Association Rule Mining on the Extended Bakery dataset
Introduction
We used the Extended Bakery Dataset's 75,000 receipt data from apriori.zip which can be found at this website.
We also used the EB-build-goods.sql in order to convert the product ID to their names. The original file can be found here.
Objective
What is the domain and what are the potential benefits to be derived from association rule mining?
The domain of association rule mining is that it is a mining method that specialises in finding frequent patterns, associations, correlations or causal structures in the ExtendedBakery data set that is provided. With associative rule mining we can possible get to improve the inventory management, customer buying prediction and time related sales.
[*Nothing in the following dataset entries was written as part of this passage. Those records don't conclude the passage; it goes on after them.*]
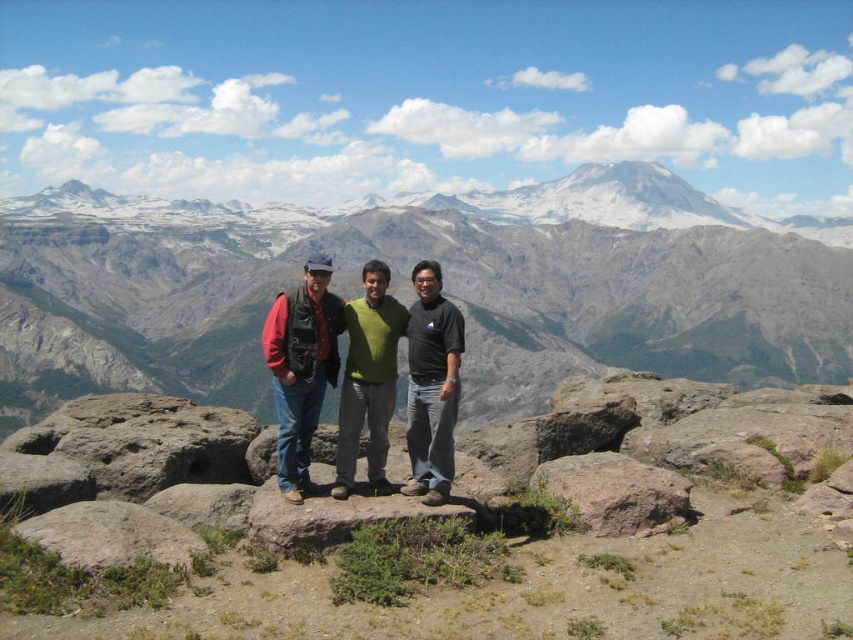 Between point (15, 316) and point (143, 520), which one is positioned behind?

The point (15, 316) is more distant.

What do you see at coordinates (405, 268) in the screenshot? This screenshot has width=853, height=640. I see `gray rocky mountain range at upper center` at bounding box center [405, 268].

Where is `gray rocky mountain range at upper center`? The height and width of the screenshot is (640, 853). gray rocky mountain range at upper center is located at coordinates (405, 268).

Does black matte shirt at center appear under green matte sweater at center?

No.

Is black matte shirt at center to the left of green matte sweater at center from the viewer's perspective?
Association rules mining or what is sometimes referred to as 'Market Basket Analysis' is among the preeminent component used in data mining to find useful insights to a particular domain. It is a rule-based machine learning method designed to discover frequent co-occurring associations among a collection of items in transaction and even in relational databases. Normally, data produced in transactions are categorical(non-numeric) data which makes association rules mining a pertinent method because it handles these forms of data well when searching for interesting discoveries.
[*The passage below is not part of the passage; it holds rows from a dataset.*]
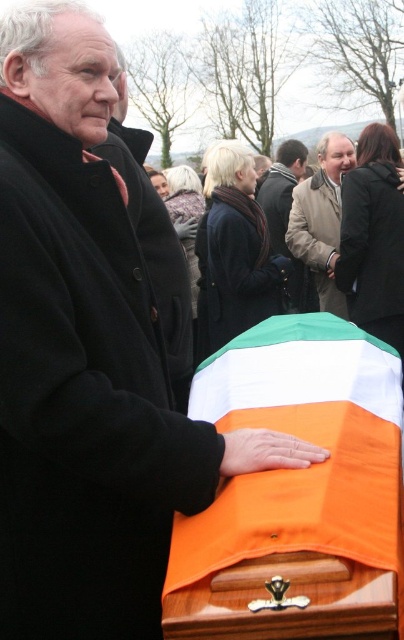 The height and width of the screenshot is (640, 404). I want to click on orange fabric flag at lower center, so click(305, 440).

Is orange fabric flag at lower center smaller than beige wool coat at center?

Incorrect, orange fabric flag at lower center is not smaller in size than beige wool coat at center.

Between point (368, 465) and point (340, 147), which one is positioned in front?

Point (368, 465) is in front.

Find the location of a particular element. The width and height of the screenshot is (404, 640). orange fabric flag at lower center is located at coordinates [x=305, y=440].

Which is more to the left, orange fabric flag at lower center or dark brown leather jacket at center?

orange fabric flag at lower center is more to the left.

Is orange fabric flag at lower center to the right of dark brown leather jacket at center from the viewer's perspective?

No, orange fabric flag at lower center is not to the right of dark brown leather jacket at center.

The image size is (404, 640). Identify the location of orange fabric flag at lower center. (305, 440).

Does point (336, 304) lie in front of point (275, 202)?

Yes, point (336, 304) is in front of point (275, 202).

Does beige wool coat at center have a greater height compared to dark brown leather jacket at center?

No.

Does point (340, 154) come farther from viewer compared to point (298, 168)?

No, it is not.

At what (x,y) coordinates should I click in order to perform the action: click on beige wool coat at center. Please return your answer as a coordinate pair (x, y). The image size is (404, 640). Looking at the image, I should click on (321, 220).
An association rule has two parts, an antecedent (if) and a consequent (then). An antecedent is an item found in the data. A consequent is an item that is found in combination with the antecedent. The strength of an association rule can be measured in terms of its support and confidence. Support is an indication of how frequently the items appear in the database. This is of interest due to the fact that if a rule is measured to be very low in support, it is likely to be uninteresting from a business perspective. For example, it may prove unprofitable to promote items that customers seldom buy together. Confidence, on the other hand indicates the number of times the if/then statements have been found to be true. It essentially measures the reliability of the inference made by a rule.
The classic example of the Beer and Diapers association that is often mentioned in data mining books. The association suggests that a strong relationship exists between the sale of diapers and beer because many customers who buy diapers also buy beer. This can help retailers to learn about purchasing behavior of their customers. Such information can also be utilized to support a variety of business-related applications such as marketing promotions, inventory management, and customer relationship management.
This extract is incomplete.